Of course, this is not the first research we’ve reported that discusses oral nanoparticle delivery. The key finding from MIT lies in the way the drugs bind to the intestinal inner wall. Previously, it was shown that when feeding on their mother’s milk, babies absorb antibodies contained in the milk to boost their own immune defense. These antibodies are absorbed through cell surface receptor called the FcR, which allows them to enter the blood stream.
The nano-pills of the future
Exploiting this biophysical processes, the researchers coated their nanoparticles containing the drug payload (insulin) with Fc proteins which attach themselves to the FcR receptors. Once attached to the receptors, the particles bring along the bio-compatible nanoparticles along with them.
After administering the nanoparticles oral to mice, the researchers measured 11-fold efficiency of insulin absorption in the bloodstream than nanoparticles devoid of the Fc protein coating.
“It illustrates a very general concept where we can use these receptors to traffic nanoparticles that could contain pretty much anything. Any molecule that has difficulty crossing the barrier could be loaded in the nanoparticle and trafficked across,” says Rohit Karnik, an MIT associate professor of mechanical engineering.

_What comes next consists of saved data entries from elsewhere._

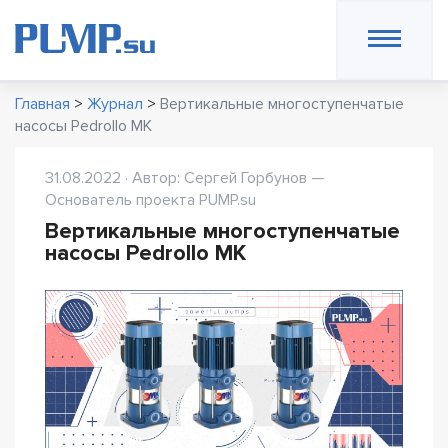
Главная
>
Журнал
>
Вертикальные многоступенчатые
насосы Pedrollo MK
31.08.2022 · Автор: Сергей Горбунов —
Основатель проекта PUMP.su
Вертикальные многоступенчатые
насосы Pedrollo MK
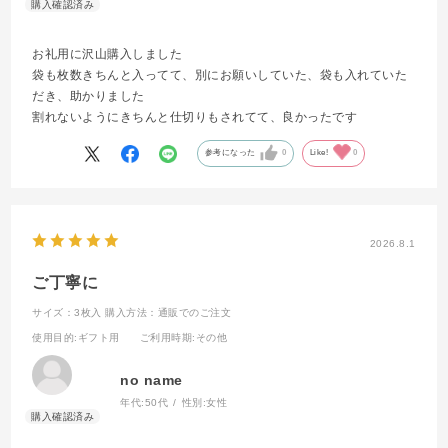
お礼用に沢山購入しました
袋も枚数きちんと入ってて、別にお願いしていた、袋も入れていた
だき、助かりました
割れないようにきちんと仕切りもされてて、良かったです
参考になった
0
Like!
0
2026.8.1
ご丁寧に
サイズ：3枚入
購入方法：通販でのご注文
使用目的
:ギフト用
ご利用時期
:その他
no name
年代:
50代
性別:
女性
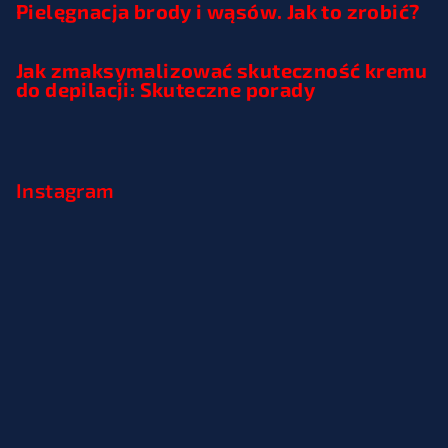
Pielęgnacja brody i wąsów. Jak to zrobić?
Jak zmaksymalizować skuteczność kremu
do depilacji: Skuteczne porady
Instagram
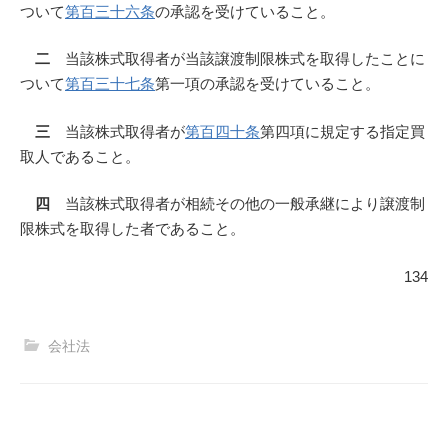
ついて
第百三十六条
の承認を受けていること。
二
当該株式取得者が当該譲渡制限株式を取得したことに
ついて
第百三十七条
第一項の承認を受けていること。
三
当該株式取得者が
第百四十条
第四項に規定する指定買
取人であること。
四
当該株式取得者が相続その他の一般承継により譲渡制
限株式を取得した者であること。
134
会社法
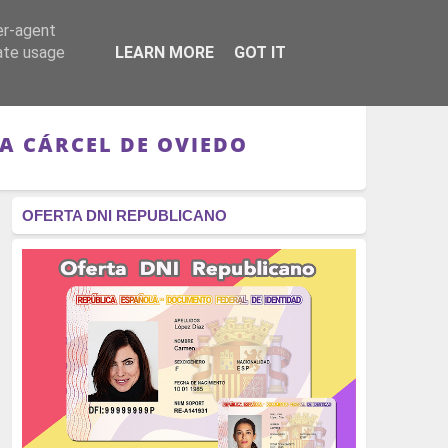
er-agent
RÉGIMEN - MONARQUÍA
CULTURA - LIBROS
rate usage
LEARN MORE
GOT IT
LA CÁRCEL DE OVIEDO
OFERTA DNI REPUBLICANO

That’s very interesting, but it gets even more promising when you consider nanoparticle drug delivery can be used for treating all kinds of diseases that currently rely on invasive operations; i.e. cancer. The are numerous challenges to orally ingested nanoparticles though. Like a biological wall, the intestinal lining typically keeps drugs from reaching tumors via the blood stream.
“The key challenge is how to make a nanoparticle get through this barrier of cells. Whenever cells want to form a barrier, they make these attachments from cell to cell, analogous to a brick wall where the bricks are the cells and the mortar is the attachments, and nothing can penetrate that wall,” said Omid Farokhzad, director of the Laboratory of Nanomedicine and Biomaterials at BWH.
The present research illustrates that intestinal cells can be breached, proving oral nanoparticle delivery can be attained. Further animal tests and experiments using other types of drugs are planned.
“If you can penetrate the mucosa in the intestine, maybe next you can penetrate the mucosa in the lungs, maybe the blood-brain barrier, maybe the placental barrier,” said Farokhzad.